• TO DO
Below are some records; return each one exactly as written.

• WORKING DATA
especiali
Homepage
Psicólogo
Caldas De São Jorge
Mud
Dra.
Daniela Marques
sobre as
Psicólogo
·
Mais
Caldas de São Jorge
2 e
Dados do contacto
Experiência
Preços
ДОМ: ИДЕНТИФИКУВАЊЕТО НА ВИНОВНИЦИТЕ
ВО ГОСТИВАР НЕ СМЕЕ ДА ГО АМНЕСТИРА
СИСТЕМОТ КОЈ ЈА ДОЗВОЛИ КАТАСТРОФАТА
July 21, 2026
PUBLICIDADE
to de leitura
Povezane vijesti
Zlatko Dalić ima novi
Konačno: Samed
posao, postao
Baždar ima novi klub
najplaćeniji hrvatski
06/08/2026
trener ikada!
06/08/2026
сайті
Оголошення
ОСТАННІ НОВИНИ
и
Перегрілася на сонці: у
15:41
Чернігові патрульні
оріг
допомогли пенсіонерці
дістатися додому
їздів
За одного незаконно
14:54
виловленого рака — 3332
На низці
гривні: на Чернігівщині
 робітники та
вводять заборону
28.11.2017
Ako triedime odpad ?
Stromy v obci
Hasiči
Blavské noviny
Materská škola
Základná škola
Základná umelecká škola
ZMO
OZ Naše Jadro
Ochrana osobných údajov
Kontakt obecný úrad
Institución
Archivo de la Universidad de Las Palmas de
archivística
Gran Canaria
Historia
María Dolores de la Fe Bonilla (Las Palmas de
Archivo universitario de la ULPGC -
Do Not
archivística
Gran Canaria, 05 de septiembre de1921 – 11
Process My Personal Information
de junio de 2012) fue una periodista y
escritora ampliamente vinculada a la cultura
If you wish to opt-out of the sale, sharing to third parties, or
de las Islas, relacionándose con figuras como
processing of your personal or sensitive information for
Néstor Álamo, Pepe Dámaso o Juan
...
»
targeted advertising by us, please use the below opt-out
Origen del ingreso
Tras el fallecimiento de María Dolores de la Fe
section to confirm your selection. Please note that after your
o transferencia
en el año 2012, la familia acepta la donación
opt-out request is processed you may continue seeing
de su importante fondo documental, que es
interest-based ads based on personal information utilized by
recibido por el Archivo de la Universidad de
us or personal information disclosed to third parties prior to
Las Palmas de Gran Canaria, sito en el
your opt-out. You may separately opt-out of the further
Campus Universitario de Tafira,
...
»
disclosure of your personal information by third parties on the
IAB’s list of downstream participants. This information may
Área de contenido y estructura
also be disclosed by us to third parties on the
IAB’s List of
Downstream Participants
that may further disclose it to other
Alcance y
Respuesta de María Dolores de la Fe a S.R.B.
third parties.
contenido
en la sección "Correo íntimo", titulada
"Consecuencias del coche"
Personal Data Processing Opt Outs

• TASK RESULT
especiali
Homepage
Psicólogo
Caldas De São Jorge
Mud
Dra.
Daniela Marques
sobre as
Psicólogo
·
Mais
Caldas de São Jorge
2 e
Dados do contacto
Experiência
Preços
ДОМ: ИДЕНТИФИКУВАЊЕТО НА ВИНОВНИЦИТЕ
ВО ГОСТИВАР НЕ СМЕЕ ДА ГО АМНЕСТИРА
СИСТЕМОТ КОЈ ЈА ДОЗВОЛИ КАТАСТРОФАТА
July 21, 2026
PUBLICIDADE
to de leitura
Povezane vijesti
Zlatko Dalić ima novi
Konačno: Samed
posao, postao
Baždar ima novi klub
najplaćeniji hrvatski
06/08/2026
trener ikada!
06/08/2026
сайті
Оголошення
ОСТАННІ НОВИНИ
и
Перегрілася на сонці: у
15:41
Чернігові патрульні
оріг
допомогли пенсіонерці
дістатися додому
їздів
За одного незаконно
14:54
виловленого рака — 3332
На низці
гривні: на Чернігівщині
 робітники та
вводять заборону
28.11.2017
Ako triedime odpad ?
Stromy v obci
Hasiči
Blavské noviny
Materská škola
Základná škola
Základná umelecká škola
ZMO
OZ Naše Jadro
Ochrana osobných údajov
Kontakt obecný úrad
Institución
Archivo de la Universidad de Las Palmas de
archivística
Gran Canaria
Historia
María Dolores de la Fe Bonilla (Las Palmas de
Archivo universitario de la ULPGC -
Do Not
archivística
Gran Canaria, 05 de septiembre de1921 – 11
Process My Personal Information
de junio de 2012) fue una periodista y
escritora ampliamente vinculada a la cultura
If you wish to opt-out of the sale, sharing to third parties, or
de las Islas, relacionándose con figuras como
processing of your personal or sensitive information for
Néstor Álamo, Pepe Dámaso o Juan
...
»
targeted advertising by us, please use the below opt-out
Origen del ingreso
Tras el fallecimiento de María Dolores de la Fe
section to confirm your selection. Please note that after your
o transferencia
en el año 2012, la familia acepta la donación
opt-out request is processed you may continue seeing
de su importante fondo documental, que es
interest-based ads based on personal information utilized by
recibido por el Archivo de la Universidad de
us or personal information disclosed to third parties prior to
Las Palmas de Gran Canaria, sito en el
your opt-out. You may separately opt-out of the further
Campus Universitario de Tafira,
...
»
disclosure of your personal information by third parties on the
IAB’s list of downstream participants. This information may
Área de contenido y estructura
also be disclosed by us to third parties on the
IAB’s List of
Downstream Participants
that may further disclose it to other
Alcance y
Respuesta de María Dolores de la Fe a S.R.B.
third parties.
contenido
en la sección "Correo íntimo", titulada
"Consecuencias del coche"
Personal Data Processing Opt Outs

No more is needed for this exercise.